Task details: Read the lines of the data below and retrieve those with "Banten".

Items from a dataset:
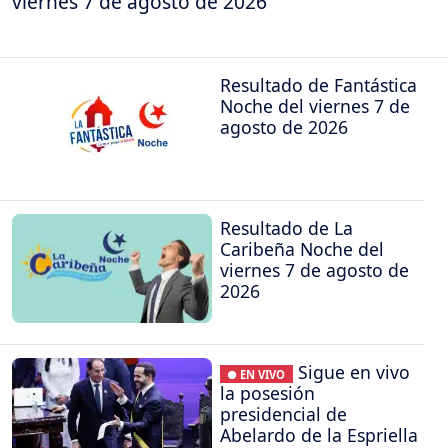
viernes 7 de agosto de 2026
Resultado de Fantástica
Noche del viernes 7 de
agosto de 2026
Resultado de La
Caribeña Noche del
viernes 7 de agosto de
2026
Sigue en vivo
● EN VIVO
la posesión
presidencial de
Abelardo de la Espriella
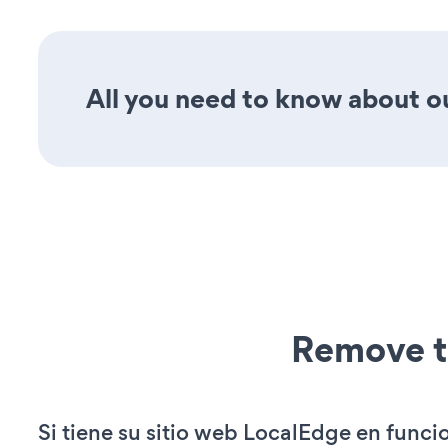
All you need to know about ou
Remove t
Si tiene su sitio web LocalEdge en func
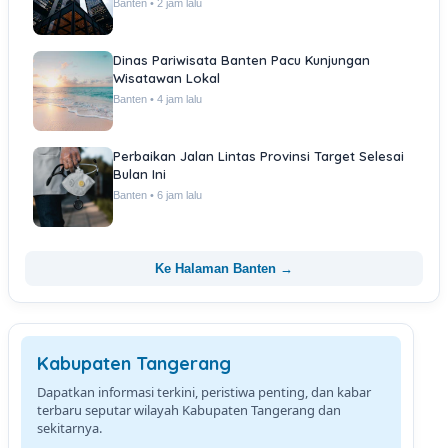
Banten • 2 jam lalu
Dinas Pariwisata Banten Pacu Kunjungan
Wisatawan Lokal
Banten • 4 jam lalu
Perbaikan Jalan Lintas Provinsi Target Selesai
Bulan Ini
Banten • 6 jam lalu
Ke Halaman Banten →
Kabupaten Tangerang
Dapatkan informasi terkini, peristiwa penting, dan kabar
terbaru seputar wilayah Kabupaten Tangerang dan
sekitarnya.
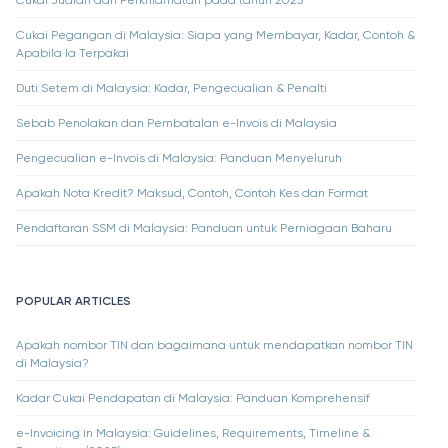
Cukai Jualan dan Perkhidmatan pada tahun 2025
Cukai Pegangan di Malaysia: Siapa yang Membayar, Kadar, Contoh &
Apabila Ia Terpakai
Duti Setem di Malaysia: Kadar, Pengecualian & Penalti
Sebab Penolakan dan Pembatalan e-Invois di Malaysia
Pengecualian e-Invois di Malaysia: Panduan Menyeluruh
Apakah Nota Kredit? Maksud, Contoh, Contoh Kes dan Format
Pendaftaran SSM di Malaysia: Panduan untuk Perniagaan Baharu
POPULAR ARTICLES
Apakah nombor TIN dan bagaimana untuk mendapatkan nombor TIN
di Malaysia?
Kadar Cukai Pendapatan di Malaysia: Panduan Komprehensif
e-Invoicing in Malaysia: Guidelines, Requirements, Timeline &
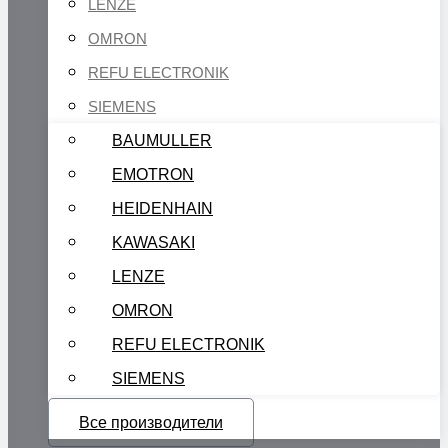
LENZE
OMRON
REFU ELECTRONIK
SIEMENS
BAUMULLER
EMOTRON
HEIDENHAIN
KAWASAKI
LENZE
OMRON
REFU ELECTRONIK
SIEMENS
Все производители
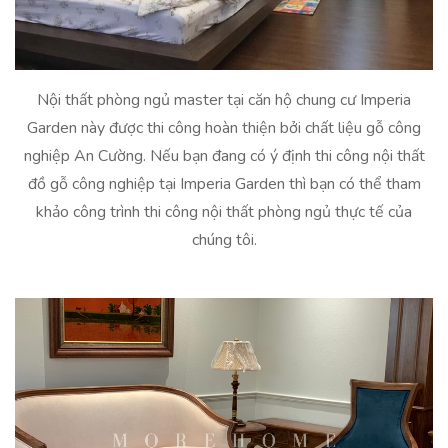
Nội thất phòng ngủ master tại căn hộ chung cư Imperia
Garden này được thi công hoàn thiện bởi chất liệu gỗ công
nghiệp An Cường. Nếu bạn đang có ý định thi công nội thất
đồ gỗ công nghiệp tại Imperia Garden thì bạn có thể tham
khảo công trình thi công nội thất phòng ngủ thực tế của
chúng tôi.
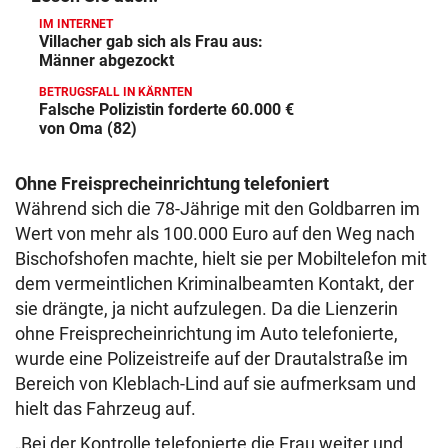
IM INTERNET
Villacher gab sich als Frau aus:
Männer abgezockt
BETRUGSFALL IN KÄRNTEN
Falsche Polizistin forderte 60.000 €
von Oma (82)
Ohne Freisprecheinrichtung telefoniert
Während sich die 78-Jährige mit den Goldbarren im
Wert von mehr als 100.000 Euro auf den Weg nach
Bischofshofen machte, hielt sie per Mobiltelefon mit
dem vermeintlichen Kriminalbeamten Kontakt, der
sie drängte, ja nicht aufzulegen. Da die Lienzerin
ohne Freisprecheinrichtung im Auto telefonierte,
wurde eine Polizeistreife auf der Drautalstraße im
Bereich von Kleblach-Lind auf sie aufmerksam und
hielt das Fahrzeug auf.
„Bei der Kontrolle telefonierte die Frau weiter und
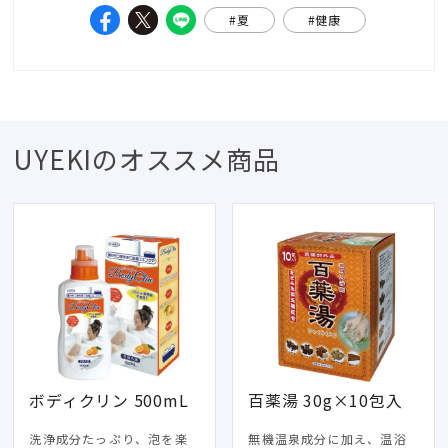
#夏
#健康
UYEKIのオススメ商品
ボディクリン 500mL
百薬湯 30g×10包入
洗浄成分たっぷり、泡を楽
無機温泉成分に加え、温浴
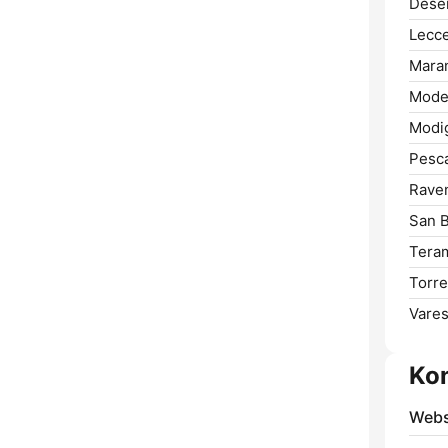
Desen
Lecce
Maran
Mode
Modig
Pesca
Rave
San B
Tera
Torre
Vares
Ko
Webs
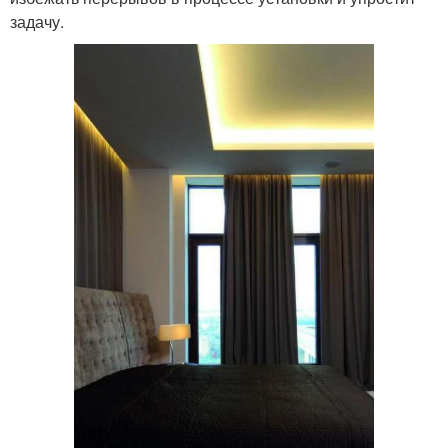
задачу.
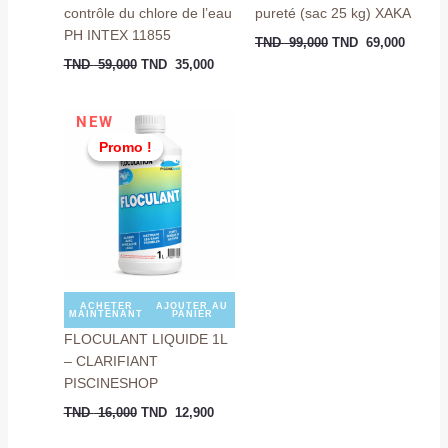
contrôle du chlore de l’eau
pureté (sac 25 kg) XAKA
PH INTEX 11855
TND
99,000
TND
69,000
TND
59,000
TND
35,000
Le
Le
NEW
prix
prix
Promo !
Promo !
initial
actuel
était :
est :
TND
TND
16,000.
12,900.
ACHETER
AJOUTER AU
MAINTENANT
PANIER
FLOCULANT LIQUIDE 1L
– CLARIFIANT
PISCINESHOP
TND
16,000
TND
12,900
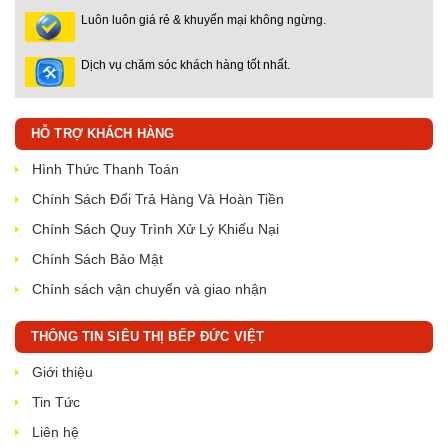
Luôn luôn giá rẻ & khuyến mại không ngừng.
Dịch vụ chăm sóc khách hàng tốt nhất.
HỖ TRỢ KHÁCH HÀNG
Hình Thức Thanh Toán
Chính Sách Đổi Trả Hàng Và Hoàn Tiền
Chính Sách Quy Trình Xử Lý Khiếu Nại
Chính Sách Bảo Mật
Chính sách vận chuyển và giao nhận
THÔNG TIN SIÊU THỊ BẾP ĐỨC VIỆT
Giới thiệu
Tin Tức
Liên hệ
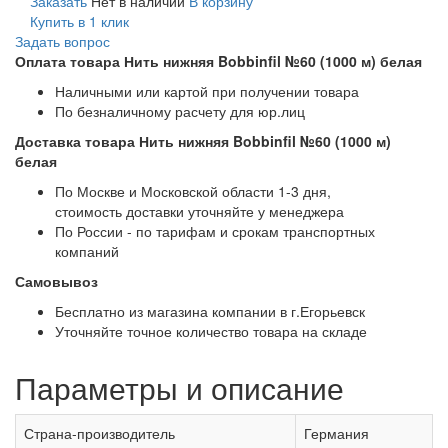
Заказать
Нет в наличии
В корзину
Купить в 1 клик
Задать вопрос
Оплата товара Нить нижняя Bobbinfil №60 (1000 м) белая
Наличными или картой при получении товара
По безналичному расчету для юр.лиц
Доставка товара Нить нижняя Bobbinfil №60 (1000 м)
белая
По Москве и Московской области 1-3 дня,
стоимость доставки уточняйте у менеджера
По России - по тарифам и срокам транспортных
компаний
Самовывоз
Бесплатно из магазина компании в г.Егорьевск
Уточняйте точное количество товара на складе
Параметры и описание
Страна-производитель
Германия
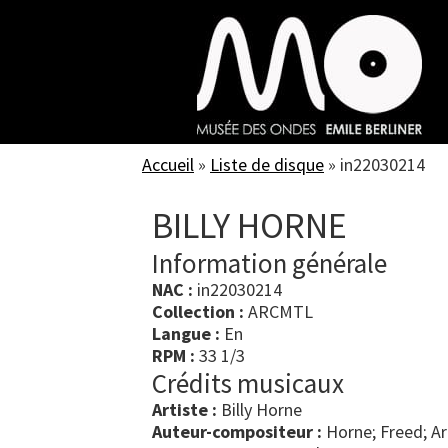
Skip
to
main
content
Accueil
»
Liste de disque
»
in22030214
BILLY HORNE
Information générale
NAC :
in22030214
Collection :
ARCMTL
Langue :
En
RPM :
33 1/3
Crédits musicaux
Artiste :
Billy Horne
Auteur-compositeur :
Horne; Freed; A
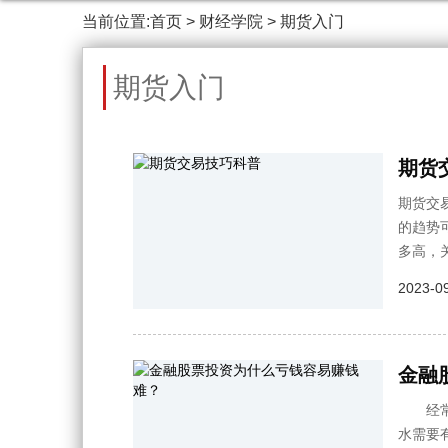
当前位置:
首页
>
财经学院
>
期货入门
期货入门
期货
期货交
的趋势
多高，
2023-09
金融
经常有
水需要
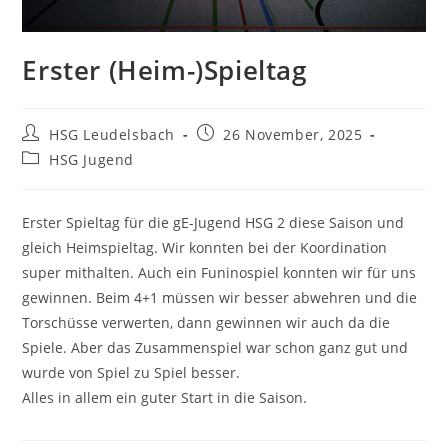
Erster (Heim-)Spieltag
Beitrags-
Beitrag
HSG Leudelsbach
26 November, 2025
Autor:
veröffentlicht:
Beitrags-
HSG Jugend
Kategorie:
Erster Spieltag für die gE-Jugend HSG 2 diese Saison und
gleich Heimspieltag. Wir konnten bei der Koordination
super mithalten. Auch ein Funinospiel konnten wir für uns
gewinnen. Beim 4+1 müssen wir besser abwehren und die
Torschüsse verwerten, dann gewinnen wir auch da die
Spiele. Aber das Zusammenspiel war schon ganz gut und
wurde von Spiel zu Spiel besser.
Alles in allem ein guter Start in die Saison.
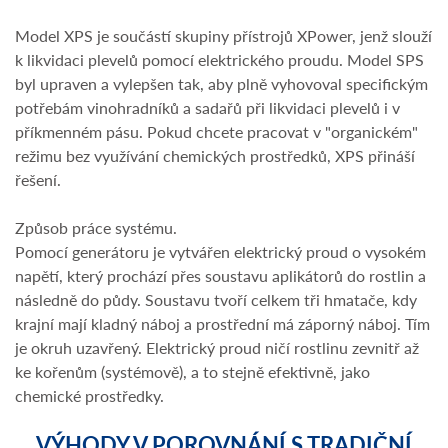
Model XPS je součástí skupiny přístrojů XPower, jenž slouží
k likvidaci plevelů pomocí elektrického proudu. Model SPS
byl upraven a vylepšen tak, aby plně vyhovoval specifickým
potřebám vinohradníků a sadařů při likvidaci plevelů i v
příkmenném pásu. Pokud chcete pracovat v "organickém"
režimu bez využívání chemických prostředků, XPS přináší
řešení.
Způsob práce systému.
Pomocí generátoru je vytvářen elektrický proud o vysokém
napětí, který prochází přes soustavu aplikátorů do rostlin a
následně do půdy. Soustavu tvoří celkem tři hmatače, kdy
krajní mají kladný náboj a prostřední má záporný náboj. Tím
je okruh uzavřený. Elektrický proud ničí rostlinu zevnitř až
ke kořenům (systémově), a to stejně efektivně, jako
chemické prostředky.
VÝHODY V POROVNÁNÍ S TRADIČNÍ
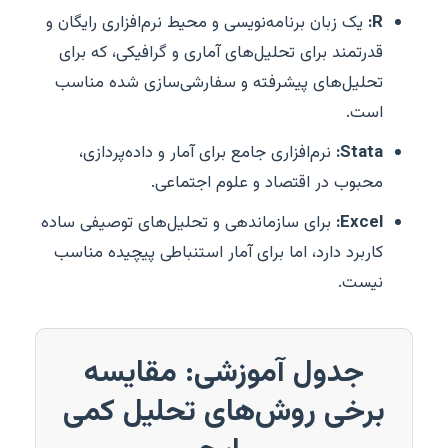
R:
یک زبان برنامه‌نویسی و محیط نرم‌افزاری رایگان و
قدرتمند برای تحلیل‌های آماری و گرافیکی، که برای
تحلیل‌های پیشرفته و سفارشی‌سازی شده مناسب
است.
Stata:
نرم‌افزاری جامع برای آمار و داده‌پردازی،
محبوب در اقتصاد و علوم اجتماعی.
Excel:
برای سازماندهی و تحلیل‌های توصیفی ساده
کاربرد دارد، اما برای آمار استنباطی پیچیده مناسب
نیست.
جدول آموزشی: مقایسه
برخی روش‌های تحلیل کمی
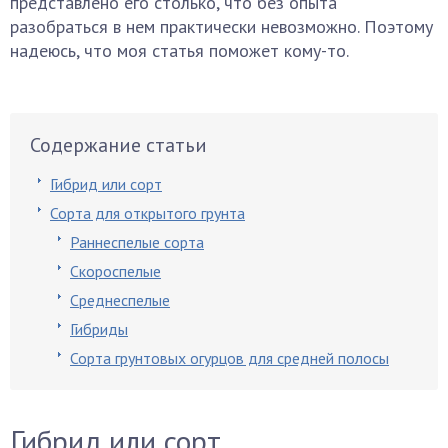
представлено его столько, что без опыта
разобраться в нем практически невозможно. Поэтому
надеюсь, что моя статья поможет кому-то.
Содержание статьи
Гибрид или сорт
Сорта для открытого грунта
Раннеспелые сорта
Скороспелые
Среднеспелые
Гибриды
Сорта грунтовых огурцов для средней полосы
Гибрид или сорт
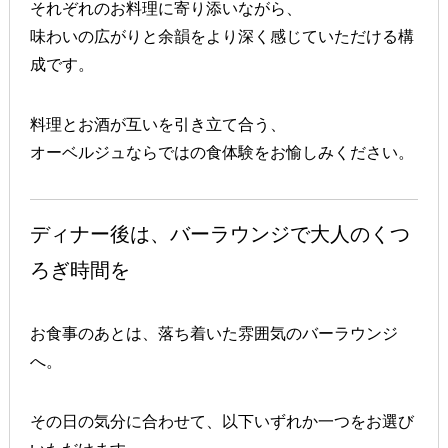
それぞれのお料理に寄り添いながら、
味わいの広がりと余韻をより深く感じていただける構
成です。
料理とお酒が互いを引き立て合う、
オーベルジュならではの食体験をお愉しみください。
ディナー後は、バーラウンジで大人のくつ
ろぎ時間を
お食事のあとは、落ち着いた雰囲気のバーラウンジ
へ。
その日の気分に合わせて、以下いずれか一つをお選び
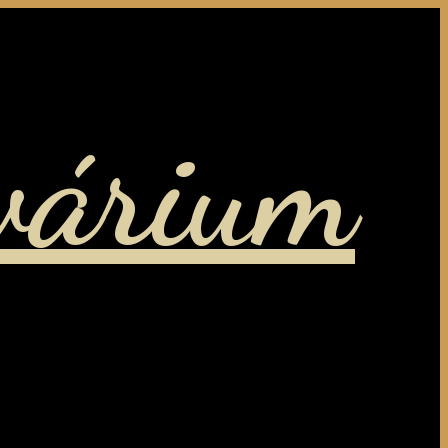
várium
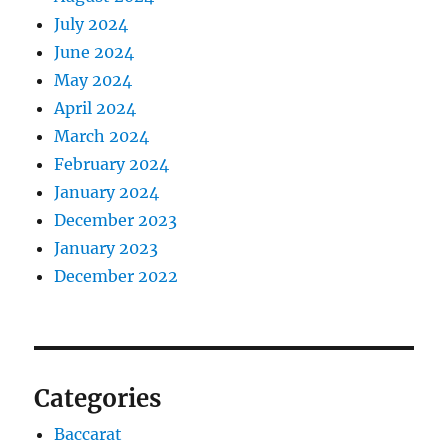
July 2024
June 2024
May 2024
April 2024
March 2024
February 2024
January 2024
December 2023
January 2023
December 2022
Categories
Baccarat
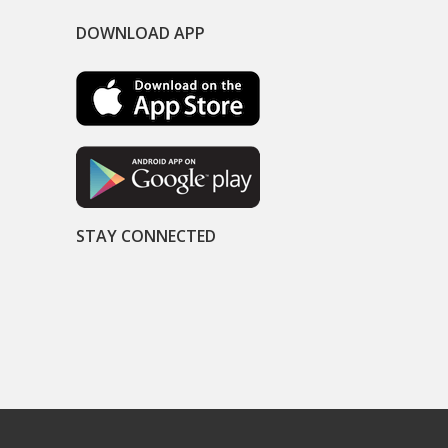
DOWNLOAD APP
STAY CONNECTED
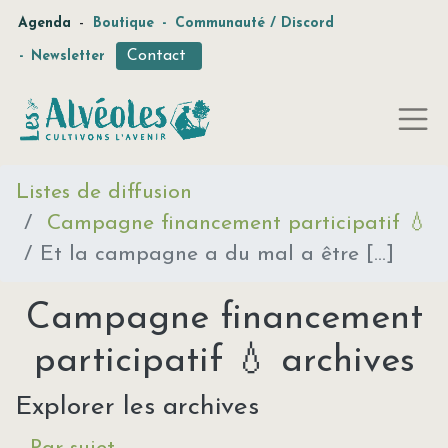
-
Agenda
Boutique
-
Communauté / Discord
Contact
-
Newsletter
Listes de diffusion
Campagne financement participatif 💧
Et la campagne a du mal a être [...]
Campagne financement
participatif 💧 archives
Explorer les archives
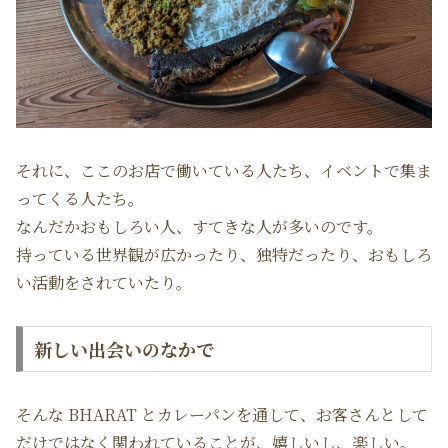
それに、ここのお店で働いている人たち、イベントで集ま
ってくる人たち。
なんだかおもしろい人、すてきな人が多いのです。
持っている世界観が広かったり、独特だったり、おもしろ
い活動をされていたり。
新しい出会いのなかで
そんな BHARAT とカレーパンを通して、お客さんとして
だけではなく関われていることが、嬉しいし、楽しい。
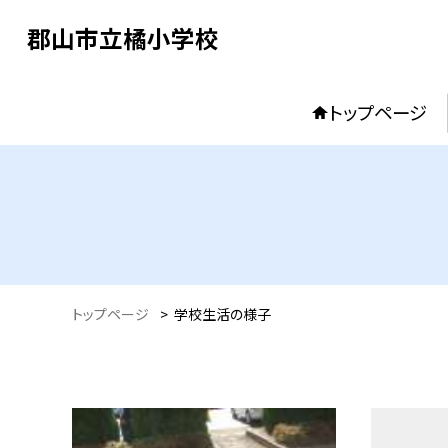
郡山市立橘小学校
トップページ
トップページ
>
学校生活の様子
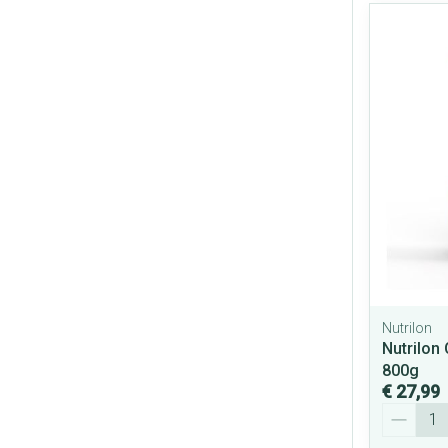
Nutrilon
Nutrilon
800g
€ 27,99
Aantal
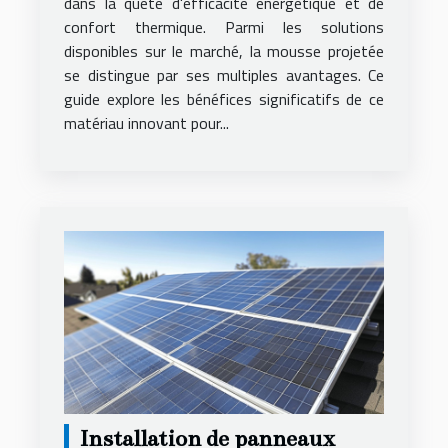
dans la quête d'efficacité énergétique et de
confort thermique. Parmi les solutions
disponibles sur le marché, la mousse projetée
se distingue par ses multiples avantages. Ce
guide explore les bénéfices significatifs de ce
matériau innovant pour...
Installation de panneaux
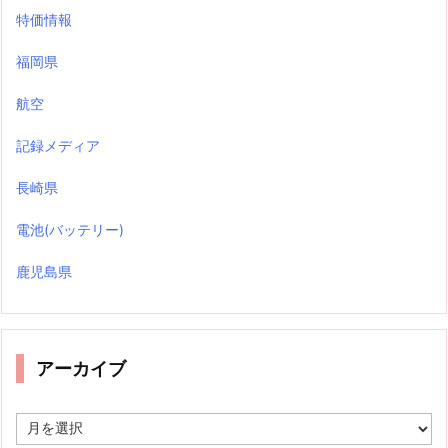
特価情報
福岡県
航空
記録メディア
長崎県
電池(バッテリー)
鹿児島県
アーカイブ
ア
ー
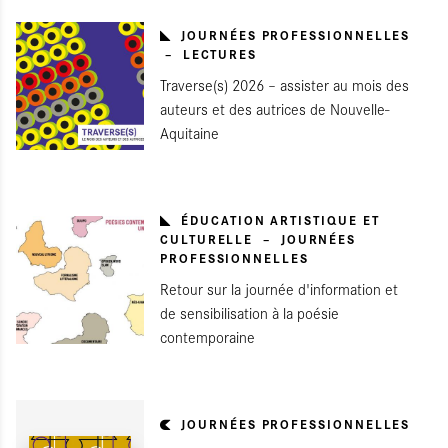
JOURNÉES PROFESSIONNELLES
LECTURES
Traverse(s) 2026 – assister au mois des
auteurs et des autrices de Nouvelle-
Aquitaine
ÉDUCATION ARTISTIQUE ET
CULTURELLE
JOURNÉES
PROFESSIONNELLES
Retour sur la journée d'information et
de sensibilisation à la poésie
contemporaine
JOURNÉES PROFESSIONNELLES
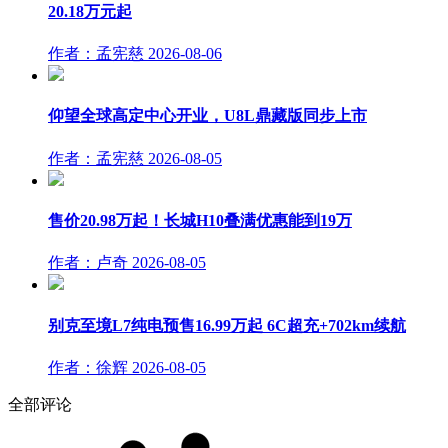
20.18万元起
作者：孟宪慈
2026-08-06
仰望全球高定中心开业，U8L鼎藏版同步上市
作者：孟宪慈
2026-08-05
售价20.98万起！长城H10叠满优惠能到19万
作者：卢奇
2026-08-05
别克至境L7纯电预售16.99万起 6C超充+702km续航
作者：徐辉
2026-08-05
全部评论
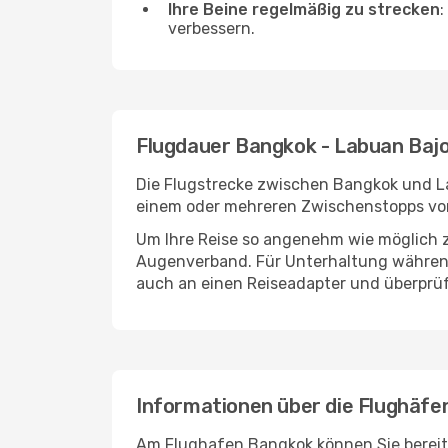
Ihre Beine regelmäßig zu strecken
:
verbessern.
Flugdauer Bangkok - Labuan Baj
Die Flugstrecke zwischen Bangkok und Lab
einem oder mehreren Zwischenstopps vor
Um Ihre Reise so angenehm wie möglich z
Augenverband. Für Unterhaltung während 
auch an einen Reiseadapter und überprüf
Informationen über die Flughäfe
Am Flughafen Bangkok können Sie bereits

Problem solution:
Banten • 2 jam lalu
Dinas Pariwisata Banten Pacu Kunjungan
Banten • 4 jam lalu
Banten • 6 jam lalu
Ke Halaman Banten →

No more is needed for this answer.